Ya es tarde para volver a probar los pasteles de nata,
las papas a la huancaína o las carnes en descomposición.
Mis órganos están suspendidos sobre la tinta seca,
sobre tejidos blandos podridos, a la espera,
no de resucitar sino de fermentarse.
Ya no necesito oxígeno,
todo se lo he dejado a los hongos o las bacterias
que se encargarán de mí hasta convertirme
en un improbable derivado alquímico de la desesperación.

MANTENER LA VIDA

Mi impulso es primitivo
no es nada de lo que me sienta
remotamente orgulloso.
Pero ahí vamos,
Alimentándome de los escombros.
Engordando para año nuevo.
Tendría otras opciones,
como sumergirme en la posteridad
o trabajar responsablemente.
Pero yo prefiero conservar la vida
que los juglares y los dioses
se olviden de mi nombre,
que jamás murmuren mis andanzas
para poder hacerme uno
con el coloquial apretón de manos
de una vida tranquila.
No tengo ninguna otra pretensión
que calentar mi cuerpo en una tarde
con el cielo nublado y amenaza de lluvia.
Esperando a que la brisa de la muerte
desgaste mi cara hasta quedar irreconocible.

SEPIIDA

Me comparo con los elefantes
que se dirigen a su propio cementerio.
Ambos venimos a morir a este mundo desolado.
Estoy hecho de lo que contrapone al mundo
y devela completamente el alma humana.
Mis formas ocultan residuos,
nada útiles ni reciclables.
Casi nadie percibe
que no soy yo el que les habla.
Cada día alguien diferente vive por mí,
cambia de voz y piel,
emulando lo que queda
de mi vida y luego se pierde
atentando contra la suya.

PALABRAS

Encontrarán
solamente
palabras
salvajes
atacándose
entre ellas.
Dirán:
“la poesía
no sirve
de nada”
y tendrán razón,
aunque
ella
recrea
su
existencia
y presta
significados
para lo que
tengan que decir.

*Fotografía por Gabriela Bonilla Dominguez


Daniel B Montenegro

Psicólogo social, investigador de campo y docente universitario.

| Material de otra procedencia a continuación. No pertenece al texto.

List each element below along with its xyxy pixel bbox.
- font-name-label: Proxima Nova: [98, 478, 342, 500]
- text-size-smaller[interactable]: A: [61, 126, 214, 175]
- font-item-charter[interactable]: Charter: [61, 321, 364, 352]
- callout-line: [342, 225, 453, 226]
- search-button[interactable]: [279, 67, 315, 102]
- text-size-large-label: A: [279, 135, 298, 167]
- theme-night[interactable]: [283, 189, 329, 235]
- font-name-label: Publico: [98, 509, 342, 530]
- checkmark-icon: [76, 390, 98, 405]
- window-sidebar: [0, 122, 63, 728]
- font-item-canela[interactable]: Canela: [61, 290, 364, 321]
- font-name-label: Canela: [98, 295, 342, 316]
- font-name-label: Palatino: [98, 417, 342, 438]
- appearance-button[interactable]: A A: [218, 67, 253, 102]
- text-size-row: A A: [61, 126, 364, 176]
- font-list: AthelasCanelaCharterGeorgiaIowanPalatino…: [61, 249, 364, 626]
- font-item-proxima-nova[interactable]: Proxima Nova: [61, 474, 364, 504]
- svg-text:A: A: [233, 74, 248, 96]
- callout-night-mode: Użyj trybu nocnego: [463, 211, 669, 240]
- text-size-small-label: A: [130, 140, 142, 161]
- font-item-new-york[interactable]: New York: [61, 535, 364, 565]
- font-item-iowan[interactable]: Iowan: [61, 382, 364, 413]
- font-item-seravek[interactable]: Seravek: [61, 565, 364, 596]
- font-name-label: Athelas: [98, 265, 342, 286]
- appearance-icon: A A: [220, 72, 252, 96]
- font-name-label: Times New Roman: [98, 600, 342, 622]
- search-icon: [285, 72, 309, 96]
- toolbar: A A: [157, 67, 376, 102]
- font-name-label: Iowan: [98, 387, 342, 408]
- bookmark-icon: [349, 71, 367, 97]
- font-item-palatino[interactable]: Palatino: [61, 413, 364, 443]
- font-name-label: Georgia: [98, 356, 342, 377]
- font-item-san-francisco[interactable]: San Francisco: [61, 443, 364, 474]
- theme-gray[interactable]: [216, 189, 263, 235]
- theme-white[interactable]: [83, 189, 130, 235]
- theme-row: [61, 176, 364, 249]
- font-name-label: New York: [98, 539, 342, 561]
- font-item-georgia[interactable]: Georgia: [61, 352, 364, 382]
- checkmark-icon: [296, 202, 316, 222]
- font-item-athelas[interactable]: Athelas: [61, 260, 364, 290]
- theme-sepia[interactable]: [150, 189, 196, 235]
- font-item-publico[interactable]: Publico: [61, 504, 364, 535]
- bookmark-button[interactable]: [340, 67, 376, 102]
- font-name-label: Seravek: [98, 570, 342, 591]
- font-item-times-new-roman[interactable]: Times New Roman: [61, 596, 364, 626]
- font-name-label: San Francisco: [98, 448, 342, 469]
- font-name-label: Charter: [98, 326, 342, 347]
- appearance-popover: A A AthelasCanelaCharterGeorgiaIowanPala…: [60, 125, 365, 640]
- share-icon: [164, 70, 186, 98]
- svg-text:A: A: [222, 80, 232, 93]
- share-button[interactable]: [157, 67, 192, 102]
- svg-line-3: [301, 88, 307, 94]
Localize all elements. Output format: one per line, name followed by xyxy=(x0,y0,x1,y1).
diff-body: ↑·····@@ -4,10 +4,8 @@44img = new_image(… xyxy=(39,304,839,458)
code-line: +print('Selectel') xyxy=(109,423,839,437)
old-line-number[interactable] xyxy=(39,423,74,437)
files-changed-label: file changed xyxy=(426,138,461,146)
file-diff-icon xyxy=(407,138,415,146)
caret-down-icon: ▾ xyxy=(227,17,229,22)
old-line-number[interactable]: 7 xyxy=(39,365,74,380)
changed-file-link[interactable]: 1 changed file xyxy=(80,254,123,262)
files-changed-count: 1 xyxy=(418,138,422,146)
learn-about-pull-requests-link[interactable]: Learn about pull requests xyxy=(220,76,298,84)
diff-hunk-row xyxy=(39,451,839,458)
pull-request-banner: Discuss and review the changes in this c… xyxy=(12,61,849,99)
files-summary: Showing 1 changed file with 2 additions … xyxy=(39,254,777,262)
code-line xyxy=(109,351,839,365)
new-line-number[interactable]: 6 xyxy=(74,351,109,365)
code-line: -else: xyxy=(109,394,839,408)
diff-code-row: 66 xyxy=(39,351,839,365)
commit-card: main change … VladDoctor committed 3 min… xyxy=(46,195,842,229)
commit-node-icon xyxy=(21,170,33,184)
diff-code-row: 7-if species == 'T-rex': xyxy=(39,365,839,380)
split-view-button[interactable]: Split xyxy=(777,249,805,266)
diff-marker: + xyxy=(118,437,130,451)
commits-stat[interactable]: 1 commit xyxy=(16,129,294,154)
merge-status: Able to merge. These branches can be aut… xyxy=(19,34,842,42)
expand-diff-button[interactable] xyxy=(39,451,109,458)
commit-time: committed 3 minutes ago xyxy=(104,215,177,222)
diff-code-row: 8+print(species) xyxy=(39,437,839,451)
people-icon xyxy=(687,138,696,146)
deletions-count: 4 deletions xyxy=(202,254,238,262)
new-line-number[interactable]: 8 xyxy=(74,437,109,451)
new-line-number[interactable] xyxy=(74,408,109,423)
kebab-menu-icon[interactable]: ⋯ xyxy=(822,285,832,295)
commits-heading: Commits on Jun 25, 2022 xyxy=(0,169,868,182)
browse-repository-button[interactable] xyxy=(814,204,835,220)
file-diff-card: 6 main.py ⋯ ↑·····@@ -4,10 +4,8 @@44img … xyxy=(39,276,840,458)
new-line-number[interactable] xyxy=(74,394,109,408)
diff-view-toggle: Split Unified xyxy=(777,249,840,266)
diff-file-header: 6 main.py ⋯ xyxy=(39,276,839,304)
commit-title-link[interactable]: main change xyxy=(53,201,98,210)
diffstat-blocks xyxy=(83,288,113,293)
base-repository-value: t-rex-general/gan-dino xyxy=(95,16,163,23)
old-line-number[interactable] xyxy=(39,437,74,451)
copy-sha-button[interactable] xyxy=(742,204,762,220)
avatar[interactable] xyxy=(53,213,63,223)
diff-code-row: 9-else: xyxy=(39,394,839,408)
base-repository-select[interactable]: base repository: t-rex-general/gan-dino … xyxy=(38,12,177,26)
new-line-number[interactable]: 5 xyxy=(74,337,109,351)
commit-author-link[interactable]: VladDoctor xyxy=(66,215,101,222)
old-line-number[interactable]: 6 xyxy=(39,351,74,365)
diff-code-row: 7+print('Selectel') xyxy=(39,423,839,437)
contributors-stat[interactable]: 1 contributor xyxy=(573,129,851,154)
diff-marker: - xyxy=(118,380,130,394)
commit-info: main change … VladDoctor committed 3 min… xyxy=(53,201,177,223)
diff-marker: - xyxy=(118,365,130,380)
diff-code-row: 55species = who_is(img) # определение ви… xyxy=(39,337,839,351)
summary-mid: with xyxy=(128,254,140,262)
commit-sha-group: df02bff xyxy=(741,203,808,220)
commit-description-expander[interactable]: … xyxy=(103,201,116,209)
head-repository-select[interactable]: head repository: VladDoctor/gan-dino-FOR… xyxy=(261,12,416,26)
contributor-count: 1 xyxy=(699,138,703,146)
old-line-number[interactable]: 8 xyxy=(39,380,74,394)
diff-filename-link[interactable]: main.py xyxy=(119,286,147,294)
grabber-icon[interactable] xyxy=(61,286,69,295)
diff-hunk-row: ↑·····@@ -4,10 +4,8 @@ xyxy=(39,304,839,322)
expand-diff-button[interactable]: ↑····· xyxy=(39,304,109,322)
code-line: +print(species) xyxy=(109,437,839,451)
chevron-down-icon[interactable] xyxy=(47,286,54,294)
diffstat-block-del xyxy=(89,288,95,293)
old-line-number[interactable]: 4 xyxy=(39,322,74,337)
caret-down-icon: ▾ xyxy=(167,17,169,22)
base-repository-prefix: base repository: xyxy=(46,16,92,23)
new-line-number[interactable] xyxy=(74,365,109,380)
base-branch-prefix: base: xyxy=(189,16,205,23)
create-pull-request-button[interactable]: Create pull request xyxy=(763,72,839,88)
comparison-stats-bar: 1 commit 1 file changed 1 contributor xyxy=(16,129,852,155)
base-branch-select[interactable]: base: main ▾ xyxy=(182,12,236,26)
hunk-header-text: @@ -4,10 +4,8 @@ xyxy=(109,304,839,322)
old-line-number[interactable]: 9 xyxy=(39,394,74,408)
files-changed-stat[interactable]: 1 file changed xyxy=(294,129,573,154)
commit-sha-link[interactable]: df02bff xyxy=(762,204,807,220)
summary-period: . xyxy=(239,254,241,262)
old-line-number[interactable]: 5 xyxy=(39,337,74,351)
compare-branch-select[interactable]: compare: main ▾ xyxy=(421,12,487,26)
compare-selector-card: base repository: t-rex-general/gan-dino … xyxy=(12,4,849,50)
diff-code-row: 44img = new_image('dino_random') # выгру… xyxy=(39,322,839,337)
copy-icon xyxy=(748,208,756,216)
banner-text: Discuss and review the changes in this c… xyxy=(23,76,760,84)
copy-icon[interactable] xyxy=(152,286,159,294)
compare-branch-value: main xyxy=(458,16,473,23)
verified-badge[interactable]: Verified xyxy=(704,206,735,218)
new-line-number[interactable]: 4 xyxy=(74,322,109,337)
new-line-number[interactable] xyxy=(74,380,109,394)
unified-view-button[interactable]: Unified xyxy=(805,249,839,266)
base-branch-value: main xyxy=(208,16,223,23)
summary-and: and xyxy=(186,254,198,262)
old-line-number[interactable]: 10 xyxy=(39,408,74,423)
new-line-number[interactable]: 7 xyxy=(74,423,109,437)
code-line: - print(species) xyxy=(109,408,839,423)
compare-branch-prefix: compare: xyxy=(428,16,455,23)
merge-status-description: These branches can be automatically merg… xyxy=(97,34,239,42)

Ha participado en talleres de escritura creativa y dirigido talleres de escritura comunitaria. Algunas de sus poesías han aparecido de manera dispersa en diferentes publicaciones, también algunas de sus poesías han sido traducidas al nasa yuwe, italiano, portugués e inglés. Cuenta con dos libros de poesía Tríptico Árido (2020) y Furia episódica (2022) Algunos de sus trabajos de narrativa también han aparecido de manera desperdiga, hace parte de la antología Águilas y moscas: selección de cuentos (2020) y Cuentos Atómicos: Antología Iberoamericana reciente (2021).